Where’s the Coverage? Lebanon’s Apartheid Laws
Palestinian Authority President Mahmoud Abbas is on a three-day trip to Lebanon. In addition to the approximately 70,000 Palestinian refugees in Lebanon from the fighting in Syria, there are over 450,000 Palestinians living permanently in refugee camps there. The Jerusalem Post reports:
Following a meeting with [Lebanese] President Michel Suleiman, Abbas announced that the Palestinians were guests in Lebanon and would not meddle in the country’s internal affairs.
“The presence of Palestinians is temporary until they return to their homeland,” Abbas said.
(Of course, for a homeland Abbas means all of Israel since he even told The New York Times two years ago that “as Palestinians we have been under occupation for 63 years.” That’s not since 1967… but that’s a separate little-covered story.)
One often hears of Arab hospitality, but for guests in Lebanon, the Palestinians are getting less that welcoming treatment. Khaled Abu Toameh recently wrote for the Gatestone Institute:
Palestinians have, in fact, long been treated as third-class citizens in most of the Arab countries, where they are denied not only basic rights such as employment and health care, but also citizenship.
According to the United Nations Relief and Works Agency for Palestine Refugees [UNRWA], Lebanon’s 450,000 Palestinian refugees have long been subject to many employment restrictions.
For example, Palestinians in Lebanon are banned from working as doctors, dentists, lawyers, engineers or accountants.
By contrast, anyone visiting an Israeli hospital or medical center would quickly notice the presence of a significant number of Arab doctors, nurses and pharmacists.
The United States State Department country report on Lebanon announces:
• Palestinian refugees were subject to arbitrary arrest and detention by state security forces.
• Property laws directly and effectively exclude Palestinians […] from owning land and property.

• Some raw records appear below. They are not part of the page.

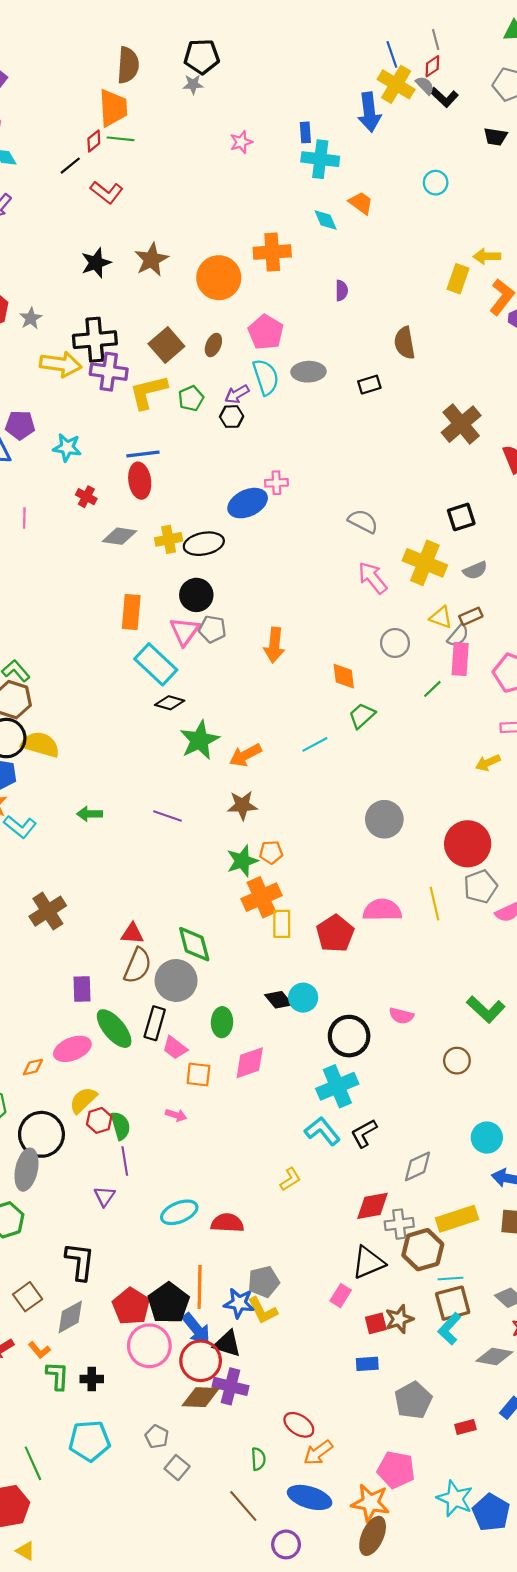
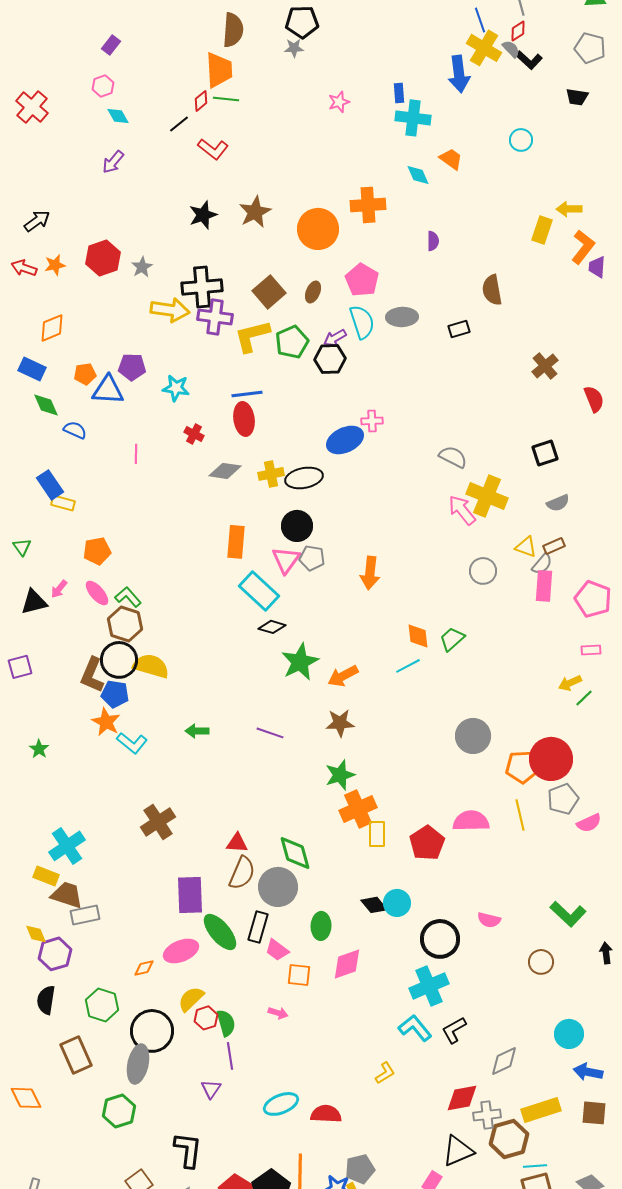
green pentagon: (191, 398) -> (292, 342), size x1.4
black hexagon: (232, 417) -> (330, 359), size x1.4
brown cross: (461, 424) -> (545, 366), size x0.7
yellow cross: (425, 563) -> (487, 496), moved
orange diamond: (344, 676) -> (418, 636), moved
green line: (432, 689) -> (584, 698), moved
orange pentagon: (271, 852) -> (522, 767), moved, size x1.5
purple rectangle: (82, 989) -> (190, 895), size x1.5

• Palestinian refugees, including children, had limited social and civil rights and no access to public health, education, or other social services.

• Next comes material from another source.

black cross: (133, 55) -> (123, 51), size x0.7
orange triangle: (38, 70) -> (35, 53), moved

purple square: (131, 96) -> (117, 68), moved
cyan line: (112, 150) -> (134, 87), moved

Yet there has been little media coverage of this shameful situation. As Khaled Abu Toameh writes:
What is disturbing about the Apartheid laws in Lebanon and the mistreatment of Palestinians by Arab countries is the silence of the international community and media.

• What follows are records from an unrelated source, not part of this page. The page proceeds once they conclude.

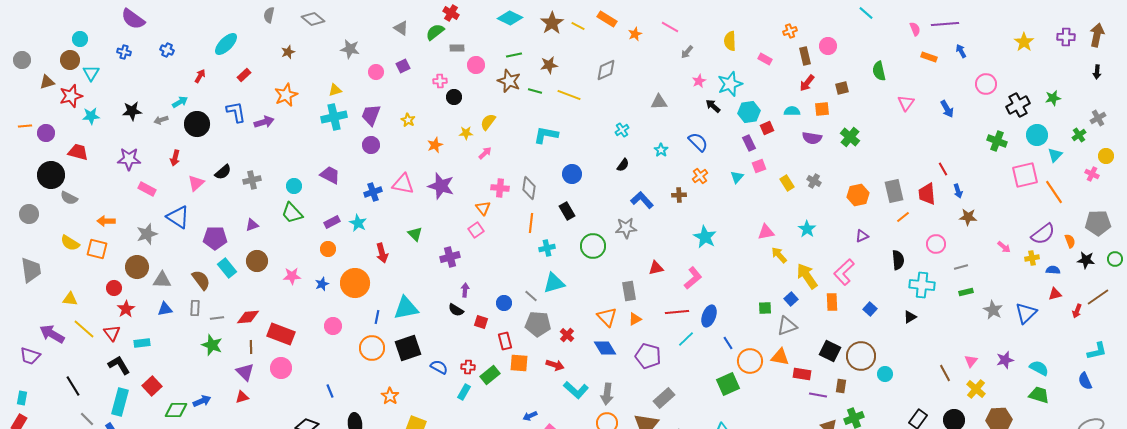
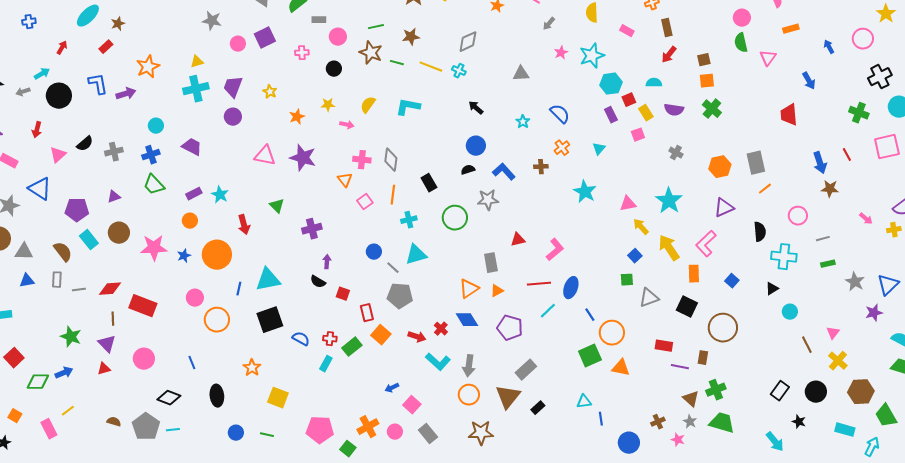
pink circle: (828, 46) -> (742, 18), moved
blue cross: (167, 50) -> (29, 22), turned -32
blue arrow: (961, 51) -> (829, 47), moved
brown star: (288, 52) -> (118, 24), moved
orange rectangle: (929, 57) -> (791, 29), turned -35
purple square: (403, 66) -> (265, 38), size x1.5
pink circle: (986, 84) -> (863, 39), moved
black circle: (454, 97) -> (334, 69), moved
pink triangle: (906, 103) -> (768, 58), moved
black arrow: (713, 106) -> (476, 108), moved
orange square: (822, 109) -> (707, 81), moved
yellow semicircle: (488, 122) -> (368, 105), moved
cyan cross: (622, 130) -> (459, 71), moved, turned -32
pink arrow: (485, 153) -> (347, 125), turned 56
black semicircle: (623, 165) -> (468, 170), moved, turned -144
pink square: (759, 166) -> (638, 135), moved
red line: (943, 169) -> (847, 155), moved
blue circle: (572, 174) -> (476, 146), moved
yellow rectangle: (787, 183) -> (646, 113), moved
cyan circle: (294, 186) -> (156, 126), moved
blue arrow: (958, 191) -> (820, 163), size x1.5
blue cross: (373, 192) -> (151, 155), moved
red trapezoid: (927, 194) -> (789, 115), moved
cyan star: (807, 229) -> (669, 201), size x1.5
pink square: (476, 230) -> (365, 202), moved
purple triangle: (862, 236) -> (724, 208), size x1.5
cyan star: (705, 237) -> (585, 192), moved
pink star: (292, 276) -> (154, 248), size x1.5
blue square: (791, 299) -> (635, 256), moved
blue circle: (504, 303) -> (374, 252), moved
orange triangle: (607, 317) -> (469, 289), turned 40
red cross: (567, 335) -> (441, 329), moved
green star: (212, 345) -> (71, 337), moved
orange circle: (372, 348) -> (217, 320), moved
black square: (830, 351) -> (687, 307), moved
orange triangle: (780, 357) -> (621, 368), moved
purple star: (1005, 360) -> (874, 313), moved
orange square: (519, 363) -> (381, 335), turned 36
pink circle: (281, 368) -> (144, 359), moved
cyan circle: (885, 374) -> (790, 312), moved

Even UNRWA, which is supposed to look after the well-being of Palestinian refugees, continues to turn a blind eye to Lebanon’s Apartheid laws.
[…]The Palestinian Authority and Hamas governments are also continuing to bury their heads in the sand with regards to the mistreatment of Palestinians in Lebanon and other Arab countries. The two governments are too busy fighting each other while at the same time inciting Palestinians against Israel.
Is it possible that the media and even organizations tasked with protecting Palestinian rights like UNRWA don’t actually care about oppression of Palestinians? Is it possible that it only becomes a story if it can be used as a cudgel to beat Israel? Well, systematic, legal and state-sanctioned discrimination against Palestinians exists in Lebanon and yet… Where’s the coverage?